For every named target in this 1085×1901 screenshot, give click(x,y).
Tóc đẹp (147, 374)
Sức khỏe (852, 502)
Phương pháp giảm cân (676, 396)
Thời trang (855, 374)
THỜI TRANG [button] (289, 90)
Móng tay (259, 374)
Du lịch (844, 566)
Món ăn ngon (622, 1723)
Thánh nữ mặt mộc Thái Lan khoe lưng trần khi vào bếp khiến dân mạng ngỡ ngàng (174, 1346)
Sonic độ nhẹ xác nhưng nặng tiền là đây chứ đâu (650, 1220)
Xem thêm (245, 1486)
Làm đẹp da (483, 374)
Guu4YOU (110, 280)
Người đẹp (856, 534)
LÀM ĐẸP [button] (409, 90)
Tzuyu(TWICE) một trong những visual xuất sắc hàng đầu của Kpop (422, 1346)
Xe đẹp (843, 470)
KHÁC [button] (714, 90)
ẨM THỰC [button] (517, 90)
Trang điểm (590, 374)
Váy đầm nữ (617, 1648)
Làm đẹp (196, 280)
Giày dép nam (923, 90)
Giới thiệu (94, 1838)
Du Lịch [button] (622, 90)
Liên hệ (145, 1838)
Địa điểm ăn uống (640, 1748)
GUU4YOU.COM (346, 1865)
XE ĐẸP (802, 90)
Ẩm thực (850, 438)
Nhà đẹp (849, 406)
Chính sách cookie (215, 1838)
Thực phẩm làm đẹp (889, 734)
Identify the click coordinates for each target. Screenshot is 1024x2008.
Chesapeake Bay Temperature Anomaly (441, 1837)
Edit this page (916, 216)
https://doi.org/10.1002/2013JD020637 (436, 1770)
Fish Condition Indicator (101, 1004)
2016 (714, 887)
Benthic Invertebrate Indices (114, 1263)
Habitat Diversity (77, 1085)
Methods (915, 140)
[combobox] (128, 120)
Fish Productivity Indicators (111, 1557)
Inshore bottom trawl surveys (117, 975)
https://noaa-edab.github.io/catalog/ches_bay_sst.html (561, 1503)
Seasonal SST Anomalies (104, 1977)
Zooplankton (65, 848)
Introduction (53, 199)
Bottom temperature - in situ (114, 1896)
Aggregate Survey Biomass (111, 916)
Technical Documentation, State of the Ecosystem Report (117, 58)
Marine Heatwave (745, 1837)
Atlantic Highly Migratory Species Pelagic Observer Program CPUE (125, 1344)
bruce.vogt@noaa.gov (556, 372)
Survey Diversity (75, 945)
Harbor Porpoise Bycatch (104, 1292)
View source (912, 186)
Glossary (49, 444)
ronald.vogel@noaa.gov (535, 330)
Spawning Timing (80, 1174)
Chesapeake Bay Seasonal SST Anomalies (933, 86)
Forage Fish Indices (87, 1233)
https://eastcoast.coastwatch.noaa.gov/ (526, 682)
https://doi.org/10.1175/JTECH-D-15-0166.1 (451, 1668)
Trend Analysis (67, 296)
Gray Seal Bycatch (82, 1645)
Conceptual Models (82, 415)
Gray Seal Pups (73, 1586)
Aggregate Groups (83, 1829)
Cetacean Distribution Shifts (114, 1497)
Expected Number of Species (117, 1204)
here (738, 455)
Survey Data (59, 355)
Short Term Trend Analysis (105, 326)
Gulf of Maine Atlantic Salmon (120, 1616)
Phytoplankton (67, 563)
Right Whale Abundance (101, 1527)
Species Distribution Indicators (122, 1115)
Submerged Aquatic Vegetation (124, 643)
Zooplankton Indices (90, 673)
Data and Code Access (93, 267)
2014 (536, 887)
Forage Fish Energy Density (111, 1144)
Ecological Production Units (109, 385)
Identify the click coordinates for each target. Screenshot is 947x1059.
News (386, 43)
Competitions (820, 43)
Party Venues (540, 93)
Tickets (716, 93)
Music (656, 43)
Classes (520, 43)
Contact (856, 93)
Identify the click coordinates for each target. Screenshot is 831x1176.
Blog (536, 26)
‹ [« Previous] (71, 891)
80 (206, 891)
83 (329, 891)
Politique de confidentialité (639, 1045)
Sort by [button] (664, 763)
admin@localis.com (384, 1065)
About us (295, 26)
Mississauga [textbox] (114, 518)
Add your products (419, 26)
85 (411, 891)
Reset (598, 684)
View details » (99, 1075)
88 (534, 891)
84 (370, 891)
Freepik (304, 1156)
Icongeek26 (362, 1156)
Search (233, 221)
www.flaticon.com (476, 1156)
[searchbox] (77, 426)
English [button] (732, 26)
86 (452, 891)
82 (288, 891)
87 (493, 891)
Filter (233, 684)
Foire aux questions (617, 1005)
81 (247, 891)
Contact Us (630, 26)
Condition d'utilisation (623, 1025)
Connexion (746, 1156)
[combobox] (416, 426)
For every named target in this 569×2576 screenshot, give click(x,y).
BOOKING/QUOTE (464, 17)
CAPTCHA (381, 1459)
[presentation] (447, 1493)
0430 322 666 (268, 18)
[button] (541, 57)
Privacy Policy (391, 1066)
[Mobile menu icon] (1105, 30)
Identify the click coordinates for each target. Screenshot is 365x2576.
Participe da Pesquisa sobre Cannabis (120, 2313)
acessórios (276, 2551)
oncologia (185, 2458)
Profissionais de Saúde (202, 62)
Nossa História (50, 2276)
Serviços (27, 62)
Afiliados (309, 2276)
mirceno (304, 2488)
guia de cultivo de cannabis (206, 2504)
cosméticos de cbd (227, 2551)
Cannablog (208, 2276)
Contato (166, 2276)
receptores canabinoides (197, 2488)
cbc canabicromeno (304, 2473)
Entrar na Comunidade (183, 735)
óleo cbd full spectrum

########

* Prompt: Copy out precisely the lines from the line with "https://doi.org/10.1002/2013JD020637 (436, 1770)" to the line with "Icongeek26 (362, 1156)" in the material above, including those two lines and omitting all the rest.

* Written response:
https://doi.org/10.1002/2013JD020637 (436, 1770)
Fish Condition Indicator (101, 1004)
2016 (714, 887)
Benthic Invertebrate Indices (114, 1263)
Habitat Diversity (77, 1085)
Methods (915, 140)
[combobox] (128, 120)
Fish Productivity Indicators (111, 1557)
Inshore bottom trawl surveys (117, 975)
https://noaa-edab.github.io/catalog/ches_bay_sst.html (561, 1503)
Seasonal SST Anomalies (104, 1977)
Zooplankton (65, 848)
Introduction (53, 199)
Bottom temperature - in situ (114, 1896)
Aggregate Survey Biomass (111, 916)
Technical Documentation, State of the Ecosystem Report (117, 58)
Marine Heatwave (745, 1837)
Atlantic Highly Migratory Species Pelagic Observer Program CPUE (125, 1344)
bruce.vogt@noaa.gov (556, 372)
Survey Diversity (75, 945)
Harbor Porpoise Bycatch (104, 1292)
View source (912, 186)
Glossary (49, 444)
ronald.vogel@noaa.gov (535, 330)
Spawning Timing (80, 1174)
Chesapeake Bay Seasonal SST Anomalies (933, 86)
Forage Fish Indices (87, 1233)
https://eastcoast.coastwatch.noaa.gov/ (526, 682)
https://doi.org/10.1175/JTECH-D-15-0166.1 (451, 1668)
Trend Analysis (67, 296)
Gray Seal Bycatch (82, 1645)
Conceptual Models (82, 415)
Gray Seal Pups (73, 1586)
Aggregate Groups (83, 1829)
Cetacean Distribution Shifts (114, 1497)
Expected Number of Species (117, 1204)
here (738, 455)
Survey Data (59, 355)
Short Term Trend Analysis (105, 326)
Gulf of Maine Atlantic Salmon (120, 1616)
Phytoplankton (67, 563)
Right Whale Abundance (101, 1527)
Species Distribution Indicators (122, 1115)
Submerged Aquatic Vegetation (124, 643)
Zooplankton Indices (90, 673)
Data and Code Access (93, 267)
2014 (536, 887)
Forage Fish Energy Density (111, 1144)
Ecological Production Units (109, 385)
Identify the click coordinates for each target. Screenshot is 947x1059.
News (386, 43)
Competitions (820, 43)
Party Venues (540, 93)
Tickets (716, 93)
Music (656, 43)
Classes (520, 43)
Contact (856, 93)
Identify the click coordinates for each target. Screenshot is 831x1176.
Blog (536, 26)
‹ [« Previous] (71, 891)
80 (206, 891)
83 (329, 891)
Politique de confidentialité (639, 1045)
Sort by [button] (664, 763)
admin@localis.com (384, 1065)
About us (295, 26)
Mississauga [textbox] (114, 518)
Add your products (419, 26)
85 (411, 891)
Reset (598, 684)
View details » (99, 1075)
88 (534, 891)
84 (370, 891)
Freepik (304, 1156)
Icongeek26 (362, 1156)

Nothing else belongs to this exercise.